Je les connais bien, leurs trucs publicitaires, j’ai regardé leurs vidéos tentatrices. Mais je ne sais pas résister à la tentation, je suis un geek, un «maniaque de la technologie, technophile, cyberdépendant, accroc du Net » et je ne me soigne pas ! Pourtant, le dernière campagne de pub d’Apple me reste en travers de la gorge, comme un morceau de pomme. Je vous parle bien sûr de l’Apple Watch. Une montre ? Vous plaisantez ? « L’Apple Watch ne ressemble à rien de ce que nous avons créé jusque là. Mais nous avons voulu qu’il soit aussi simple d’interagir avec elle qu’avec votre iPhone ou votre Mac. Nous avons alors inventé de toutes nouvelles façons de sélectionner, de naviguer et de s’exprimer, parfaitement ajustées à cet appareil plus petit, porté au poignet. Vivre avec l’Apple Watch est une expérience inédite. Et profondément emblématique de l’esprit Apple. « Bienvenue dans la secte à la pomme et son catéchisme pour initiés.
L’Apple Watch ne sert pas à donner l’heure, elle sert à com-mu-ni-quer : elle lit vos messages, consulte votre calendrier, écoute votre musique, recherche votre restaurant favori, vous donne la météo, calcule vos calories, «partage vos émotions avec vos proches en leur envoyant les battements de votre cœur ». Bien sûr, pour acquérir cette merveille, il faudra faire chauffer votre carte de crédit : elle vous coûtera entre 399 euros pour les modèles populaires à 18 000 euros si vous voulez épater vos amis. Le prix d’une voiture ou un an de SMIC ! Mais où le marketing d’Apple touche au génie pervers, c’est que, jusqu’à aujourd’hui, personne n’avait pu essayer cette merveille connectée. On pouvait la commander par Internet ou la regarder dans les somptueuses et rares Apple Stores. Les as de la vente ont distribué quelques montres à des people et à quelques journalistes soigneusement sélectionnés. En retour, Apple a eu droit à un tsunami de commentaires dithyrambiques et quelques critiques de grincheux mal embouchés.
Un savant feuilleton, lancé en septembre dernier, que raconte Le Figaro : « Du 10 au 24 avril, les clients pourront venir admirer la montre dans tous les points de vente, sans pouvoir l'acheter. Deux semaines de mobilisation générale avec la garantie de ne pas engranger un centime de chiffre d'affaires. L'occasion de continuer à faire parler, de créer l'envie. Les amateurs devront s'armer de patience et de leur iPhone: sans un smartphone de la marque, l'Apple Watch est inutilisable. Il faut prendre rendez-vous sur Internet avec un démonstrateur - un genius en vocabulaire Apple - pour pouvoir se passer la montre au poignet ». Une stratégie de dealer : vous ne croquerez pas la pomme avant de l’avoir payée. Ce ne sont pas les ailes, mais la pomme du désir. Et dans le jardin d’Apple, le serpent du marketing tente tous les Adam et Eve du monde.

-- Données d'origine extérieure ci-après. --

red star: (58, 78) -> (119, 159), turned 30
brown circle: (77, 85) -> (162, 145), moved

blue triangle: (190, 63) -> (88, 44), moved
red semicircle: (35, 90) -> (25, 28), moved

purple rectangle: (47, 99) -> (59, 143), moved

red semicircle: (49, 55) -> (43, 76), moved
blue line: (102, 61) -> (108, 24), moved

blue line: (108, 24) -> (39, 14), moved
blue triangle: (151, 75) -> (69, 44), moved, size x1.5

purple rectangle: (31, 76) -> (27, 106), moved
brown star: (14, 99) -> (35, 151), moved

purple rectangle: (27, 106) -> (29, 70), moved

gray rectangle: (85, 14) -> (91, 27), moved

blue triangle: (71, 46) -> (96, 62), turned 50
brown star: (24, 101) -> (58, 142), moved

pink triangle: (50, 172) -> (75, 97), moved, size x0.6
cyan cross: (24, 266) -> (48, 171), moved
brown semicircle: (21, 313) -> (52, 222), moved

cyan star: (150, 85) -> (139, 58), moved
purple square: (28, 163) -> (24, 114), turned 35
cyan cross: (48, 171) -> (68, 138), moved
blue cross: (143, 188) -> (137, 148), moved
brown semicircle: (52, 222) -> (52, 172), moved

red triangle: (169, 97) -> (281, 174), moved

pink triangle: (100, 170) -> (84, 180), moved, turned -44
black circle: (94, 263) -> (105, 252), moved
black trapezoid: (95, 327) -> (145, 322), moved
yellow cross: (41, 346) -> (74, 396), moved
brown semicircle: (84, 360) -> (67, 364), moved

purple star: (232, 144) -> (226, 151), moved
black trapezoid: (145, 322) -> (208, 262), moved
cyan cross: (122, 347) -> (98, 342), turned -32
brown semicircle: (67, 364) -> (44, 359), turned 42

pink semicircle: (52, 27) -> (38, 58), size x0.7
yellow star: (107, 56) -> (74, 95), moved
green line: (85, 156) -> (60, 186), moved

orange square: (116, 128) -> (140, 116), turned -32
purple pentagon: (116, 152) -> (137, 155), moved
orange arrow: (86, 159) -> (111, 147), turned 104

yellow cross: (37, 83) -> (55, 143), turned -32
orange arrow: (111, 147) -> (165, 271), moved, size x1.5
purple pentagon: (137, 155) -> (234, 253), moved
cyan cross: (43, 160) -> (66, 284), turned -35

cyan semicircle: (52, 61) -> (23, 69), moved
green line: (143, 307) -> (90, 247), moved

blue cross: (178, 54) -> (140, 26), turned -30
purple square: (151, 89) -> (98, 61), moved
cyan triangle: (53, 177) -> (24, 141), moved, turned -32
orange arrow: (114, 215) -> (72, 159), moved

16:21 Écrit par schindma dans Air du temps | Lien permanent | Commentaires (0)

19/04/2015

« Hermione, nous voilà ! »

Ainsi donc, près de deux siècles et demi après son voyage historique, la copie de la frégate du XVIIIe siècle « Hermione » vogue vers les Etats-Unis. En 1780, le fier navire de guerre emmenait le jeune marquis Lafayette au secours des insurgés américains contre l’Angleterre, contre l’avis du roi de France. Celui qui allait devenir un héros français de l’indépendance américaine avait 20 ans et rêvait de gloire militaire et d’un grand destin. Grâce à ses amitiés franc-maçonnes et l’appui de Benjamin Franklin, Lafayette devenait aide de camp du général Washington, le futur président. Il combattait bravement pendant la guerre contre l’Angleterre et il convainquait finalement Louis XVI de soutenir les révolutionnaires américains contre la perfide Albion.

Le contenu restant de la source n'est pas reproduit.